Thursday, December 30, 2004

 

Back to the Funny Farm

Christmas is over and we're back to deal with the news media again.

This is what has happened: Over 70,000 people died in the tsunami earthquake in South-east Asia. And Susan Sontag died at age 71 in New York City. Apparently these two stories got about the same amount of news coverage. Or so it seems.

In WP, Henry Allen writes a typical orbituary (Thinking woman) where the word "intellectual" appears six times in the first two paragraphs. Whenever your friends (or fans) are that keen on stressing your cerebral capacities, without any evidence to back up their claims other than to point at your rap mouth who offered smart remarks about things in general, then you can be sure that it is an exaggeration.
Yet, the journalists at the culture desks are jumping over eachother in attempts to write glorifying stories about her: NY Times, another WP article: Cultural Author, Activist Was a Fearless Thinker, Slate "Remembering an intellectual heroine".
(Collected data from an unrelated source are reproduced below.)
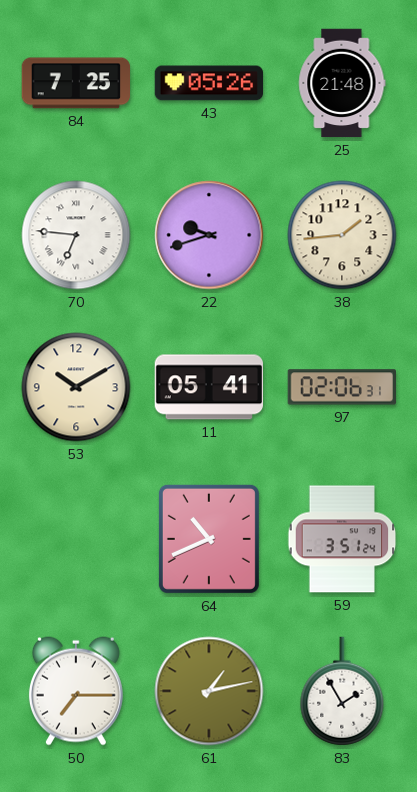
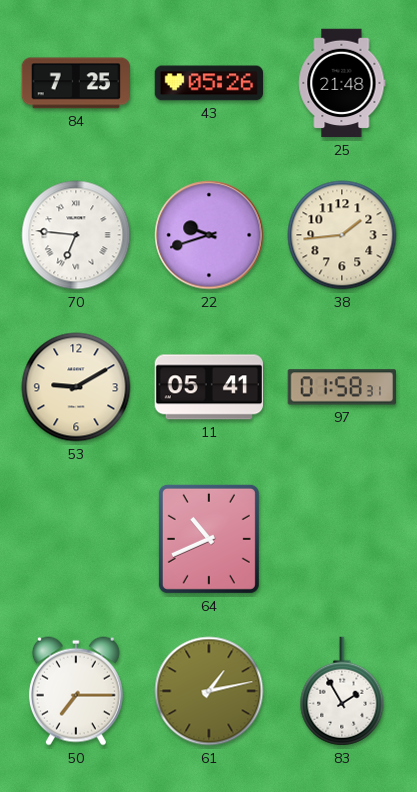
53: 10:10 -> 9:10
97: 02:06 -> 01:58
59: 3:51 -> none
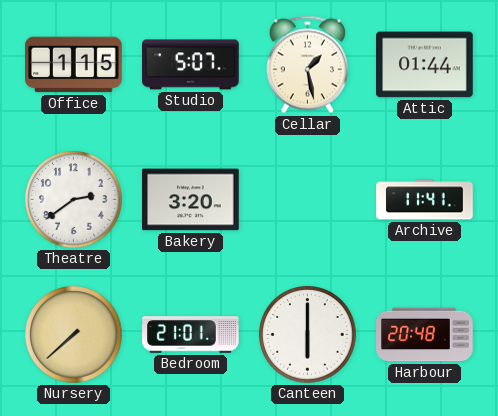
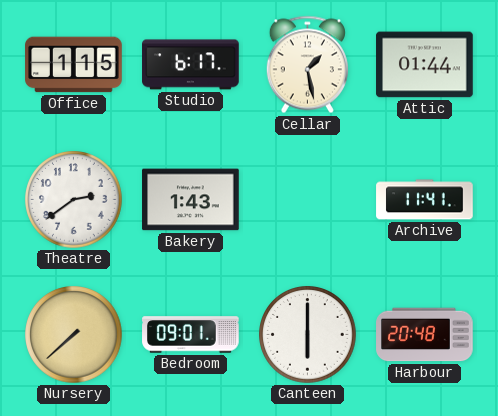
Studio: 5:07 -> 6:17
Bakery: 3:20 -> 1:43
Bedroom: 21:01 -> 09:01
Somewhere out there was a woman who made no sense at all. Aaah! She must be a true intellectual.
She was at the right place at the right time. An opportunist who lived on Manhattan. She despised the U.S., endorsed Communist dictatorships wherever she could find them, and cashed in on funds from capitalist funds and donors. Now, I don't claim to be very smart (at least I don't expect people to write long articles about me and use the word "intellectual" over and over) - but even I can see that there is a somewhat obvious double-standard in her thinking: She didn't like U.S. capitalism - but she enjoyed the money it provided for her. Since her writing couldn't. Few people read her books. But that is only because they were of a higher standard, because Sontag was an I-n-t-e-l-l-e-c-t-u-a-l!

And still... it doesn't make sense.
Some fine examples of the intellectual excesses of Sontag can be read in Roger Kimball's orbituary.

In her 1964 "Notes On 'Camp,' she states that the camp style is "serious about the frivolous, frivolous about the serious. [...] The ultimate camp statement: it's good because it's awful."

Well, maybe here whole point was that nothing makes sense, and to tantalize her audience with inexplicable perseverance. The outcome is the kind of satisfaction Peter Keating finds in The Fountainhead:
"Keating leaned back with a sense of warmth and well-being. He liked this book.
It had made the routine of his Sunday morning breakfast a profound spritual
experience: he was certain it was profound, because he didn't understand it."